DATA SUPPLIED:
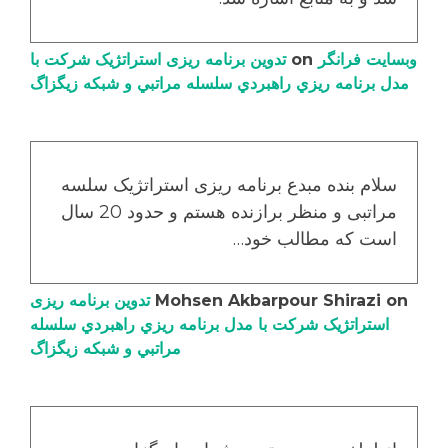
وبسایت فرانگر
on
تدوین برنامه ریزی استراتژیک شرکت با
مدل برنامه ریزي راهبردي سلسله مراتبي و شبکه زیگزاگ
سلام بنده مبدع برنامه ریزی استراتژیک سلسه
مراتبی و منظر برازنده هستم و حدود 20 سال
است که مطالب خود…
on
Mohsen Akbarpour Shirazi
تدوین برنامه ریزی
استراتژیک شرکت با مدل برنامه ریزي راهبردي سلسله
مراتبي و شبکه زیگزاگ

REQUIRED ACTION:
Above are the records; copy each line from them that includes the string "راهبردي".

RESULT FOR THIS TASK:
مدل برنامه ریزي راهبردي سلسله مراتبي و شبکه زیگزاگ
استراتژیک شرکت با مدل برنامه ریزي راهبردي سلسله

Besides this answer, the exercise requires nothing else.